## TASK REQUIREMENTS
Scan the material for the string "Serikat" and copy out every line in which it occurs.

○ ○ ○ ○ ○ ○ ○

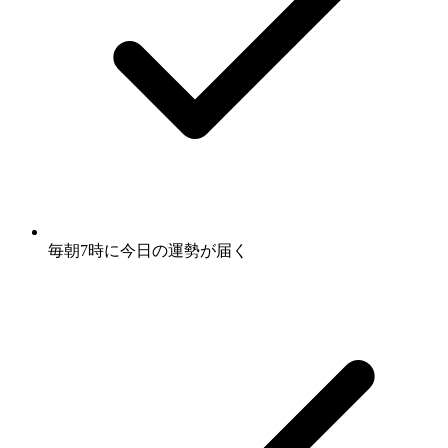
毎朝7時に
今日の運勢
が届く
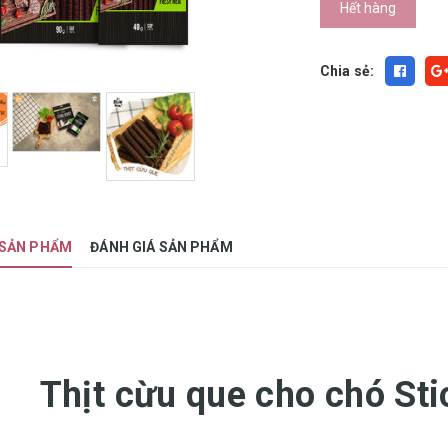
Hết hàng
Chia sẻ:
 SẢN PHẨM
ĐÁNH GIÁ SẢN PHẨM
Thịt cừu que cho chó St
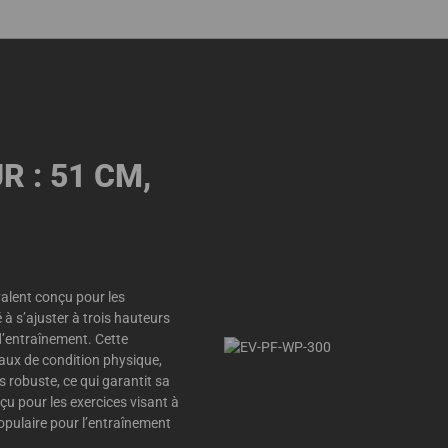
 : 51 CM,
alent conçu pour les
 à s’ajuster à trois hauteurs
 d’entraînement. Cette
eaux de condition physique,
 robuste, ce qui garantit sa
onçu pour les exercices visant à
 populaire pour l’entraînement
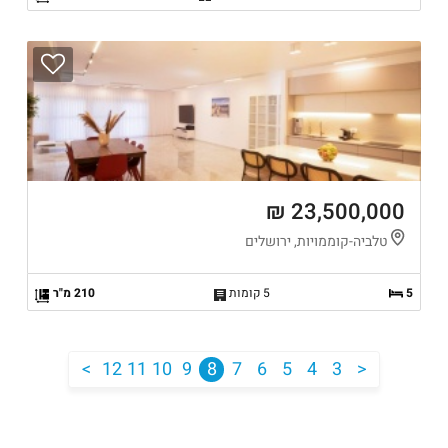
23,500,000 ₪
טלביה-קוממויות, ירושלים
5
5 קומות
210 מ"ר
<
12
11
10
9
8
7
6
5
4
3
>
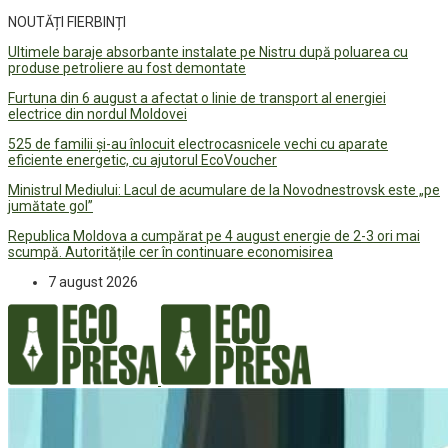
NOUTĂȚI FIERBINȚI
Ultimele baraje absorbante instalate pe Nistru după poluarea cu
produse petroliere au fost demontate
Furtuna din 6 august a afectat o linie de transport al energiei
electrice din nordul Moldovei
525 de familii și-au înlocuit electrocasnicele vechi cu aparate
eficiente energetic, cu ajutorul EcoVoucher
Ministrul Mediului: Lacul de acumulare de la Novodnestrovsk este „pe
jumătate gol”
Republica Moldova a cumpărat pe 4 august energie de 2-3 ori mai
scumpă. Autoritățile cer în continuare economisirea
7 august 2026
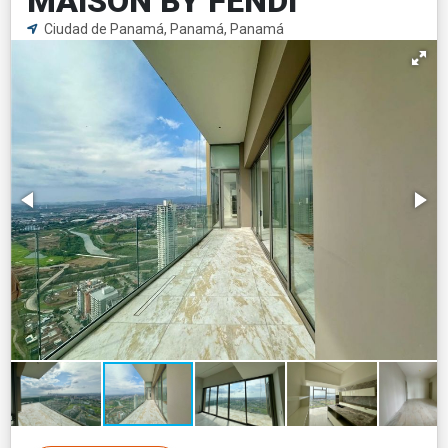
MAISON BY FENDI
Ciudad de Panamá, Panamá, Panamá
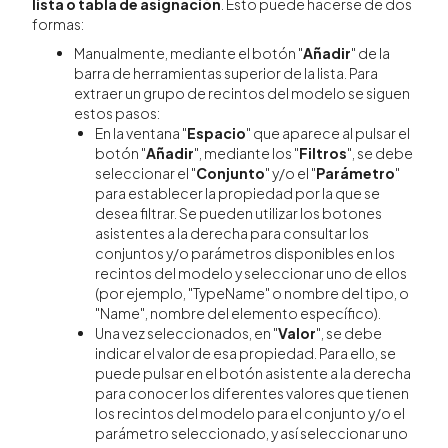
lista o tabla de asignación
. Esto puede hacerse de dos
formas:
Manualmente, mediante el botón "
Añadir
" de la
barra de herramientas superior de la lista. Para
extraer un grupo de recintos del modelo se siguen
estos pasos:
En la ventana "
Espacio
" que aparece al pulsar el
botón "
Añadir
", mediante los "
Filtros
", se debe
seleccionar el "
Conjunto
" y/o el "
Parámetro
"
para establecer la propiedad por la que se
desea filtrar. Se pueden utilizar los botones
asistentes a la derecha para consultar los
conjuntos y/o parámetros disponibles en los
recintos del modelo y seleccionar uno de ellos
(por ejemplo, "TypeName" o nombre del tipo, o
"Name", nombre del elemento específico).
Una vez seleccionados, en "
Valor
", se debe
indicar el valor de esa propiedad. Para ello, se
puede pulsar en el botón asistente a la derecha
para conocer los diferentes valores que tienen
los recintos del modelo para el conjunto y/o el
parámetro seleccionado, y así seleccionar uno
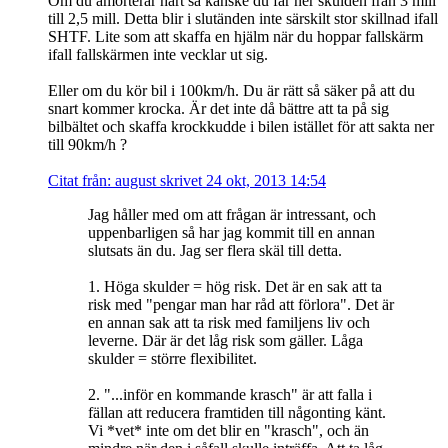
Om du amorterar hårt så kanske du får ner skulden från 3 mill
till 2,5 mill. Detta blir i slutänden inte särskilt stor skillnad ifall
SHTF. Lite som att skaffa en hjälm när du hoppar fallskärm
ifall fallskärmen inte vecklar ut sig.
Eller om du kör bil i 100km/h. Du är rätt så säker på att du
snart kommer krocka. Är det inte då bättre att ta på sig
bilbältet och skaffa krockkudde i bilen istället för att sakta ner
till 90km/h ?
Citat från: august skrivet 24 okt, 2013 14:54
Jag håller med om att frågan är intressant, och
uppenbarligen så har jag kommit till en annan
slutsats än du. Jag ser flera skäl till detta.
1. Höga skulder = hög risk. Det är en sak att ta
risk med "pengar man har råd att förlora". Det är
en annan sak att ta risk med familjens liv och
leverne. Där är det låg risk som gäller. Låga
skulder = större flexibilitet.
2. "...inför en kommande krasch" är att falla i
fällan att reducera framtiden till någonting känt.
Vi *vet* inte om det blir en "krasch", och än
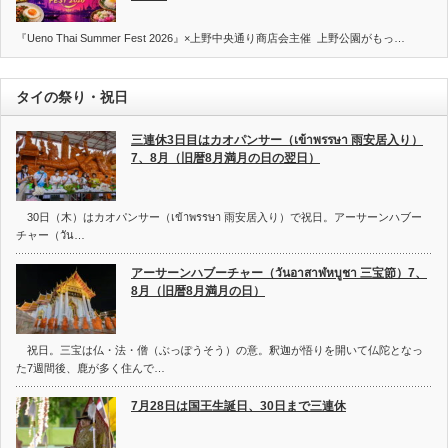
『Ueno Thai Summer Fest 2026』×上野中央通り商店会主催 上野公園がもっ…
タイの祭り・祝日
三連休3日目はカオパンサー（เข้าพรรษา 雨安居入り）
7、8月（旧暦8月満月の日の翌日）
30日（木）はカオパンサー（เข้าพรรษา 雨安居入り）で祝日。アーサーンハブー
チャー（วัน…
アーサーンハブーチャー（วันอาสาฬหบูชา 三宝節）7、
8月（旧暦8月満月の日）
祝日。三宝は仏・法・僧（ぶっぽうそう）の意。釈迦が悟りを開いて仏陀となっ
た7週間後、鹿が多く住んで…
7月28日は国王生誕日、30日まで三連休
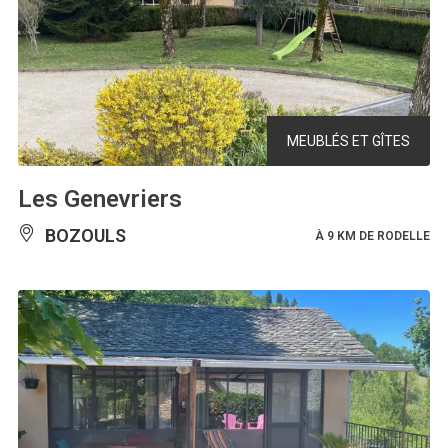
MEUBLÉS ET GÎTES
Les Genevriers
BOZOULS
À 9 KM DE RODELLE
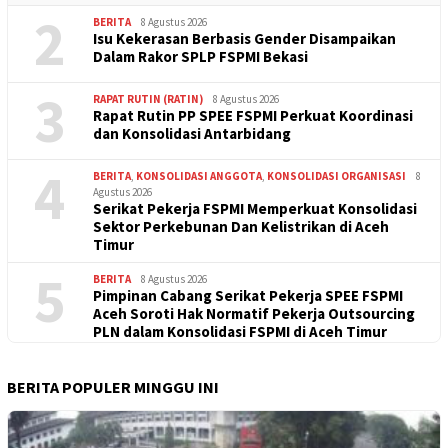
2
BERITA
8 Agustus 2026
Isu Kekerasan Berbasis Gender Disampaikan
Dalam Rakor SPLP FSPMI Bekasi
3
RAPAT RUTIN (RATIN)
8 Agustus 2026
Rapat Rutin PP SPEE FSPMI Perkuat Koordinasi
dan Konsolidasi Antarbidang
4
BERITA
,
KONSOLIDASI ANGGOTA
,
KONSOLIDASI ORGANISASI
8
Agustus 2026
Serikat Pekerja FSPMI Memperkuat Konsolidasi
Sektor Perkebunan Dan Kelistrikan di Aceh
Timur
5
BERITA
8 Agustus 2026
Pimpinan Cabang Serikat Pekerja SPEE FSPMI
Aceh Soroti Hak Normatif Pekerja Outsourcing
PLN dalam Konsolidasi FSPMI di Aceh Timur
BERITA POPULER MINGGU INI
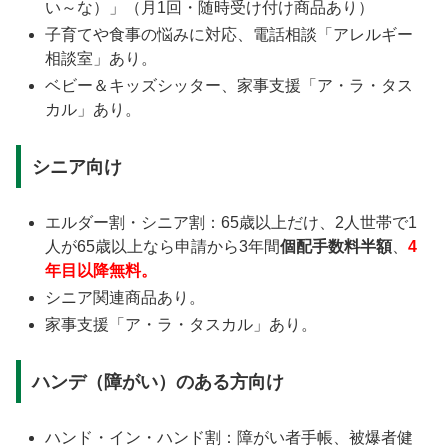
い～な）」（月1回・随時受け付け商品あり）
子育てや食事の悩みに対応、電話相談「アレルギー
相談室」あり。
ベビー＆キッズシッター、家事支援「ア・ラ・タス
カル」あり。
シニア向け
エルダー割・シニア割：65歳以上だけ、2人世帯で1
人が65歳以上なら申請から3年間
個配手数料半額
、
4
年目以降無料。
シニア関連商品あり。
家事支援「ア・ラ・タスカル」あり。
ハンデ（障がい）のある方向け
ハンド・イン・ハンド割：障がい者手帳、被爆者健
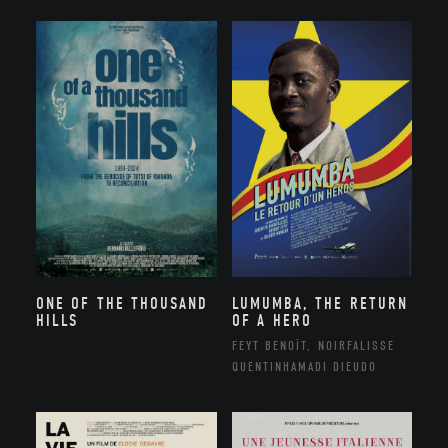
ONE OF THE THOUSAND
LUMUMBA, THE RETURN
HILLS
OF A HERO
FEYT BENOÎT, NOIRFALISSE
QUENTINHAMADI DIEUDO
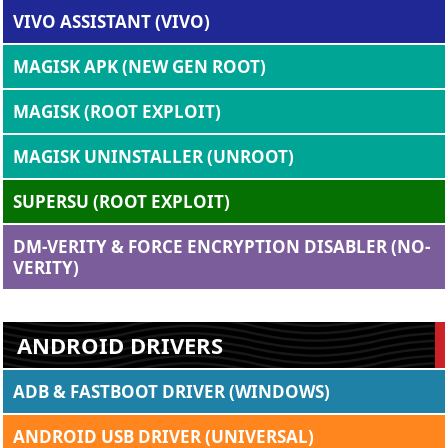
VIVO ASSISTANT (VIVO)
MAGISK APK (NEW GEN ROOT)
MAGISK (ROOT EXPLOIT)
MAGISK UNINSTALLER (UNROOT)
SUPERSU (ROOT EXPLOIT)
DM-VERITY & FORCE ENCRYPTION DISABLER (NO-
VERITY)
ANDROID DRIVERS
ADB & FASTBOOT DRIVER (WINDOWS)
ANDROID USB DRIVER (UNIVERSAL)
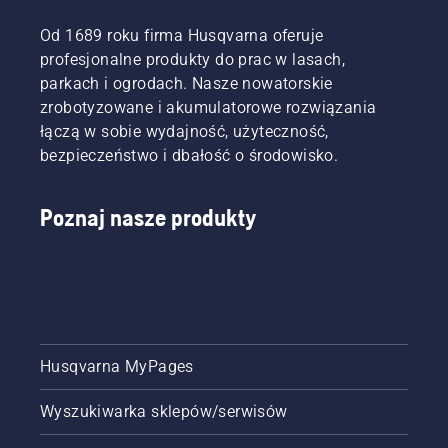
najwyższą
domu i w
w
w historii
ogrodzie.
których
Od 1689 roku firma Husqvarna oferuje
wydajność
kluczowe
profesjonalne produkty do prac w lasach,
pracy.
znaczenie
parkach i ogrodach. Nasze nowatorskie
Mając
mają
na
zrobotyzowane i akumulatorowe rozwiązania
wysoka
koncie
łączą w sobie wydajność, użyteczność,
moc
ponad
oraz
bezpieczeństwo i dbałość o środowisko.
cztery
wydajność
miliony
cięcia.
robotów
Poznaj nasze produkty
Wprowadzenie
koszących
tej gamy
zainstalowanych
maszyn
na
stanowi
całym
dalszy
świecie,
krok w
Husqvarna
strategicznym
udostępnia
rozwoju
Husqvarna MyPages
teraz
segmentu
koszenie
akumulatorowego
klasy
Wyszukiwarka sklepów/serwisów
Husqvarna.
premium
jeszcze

○ ○ ○ ○ ○ ○ ○

## EXPECTED OUTPUT
Serikat Pekerja FSPMI Memperkuat Konsolidasi
Pimpinan Cabang Serikat Pekerja SPEE FSPMI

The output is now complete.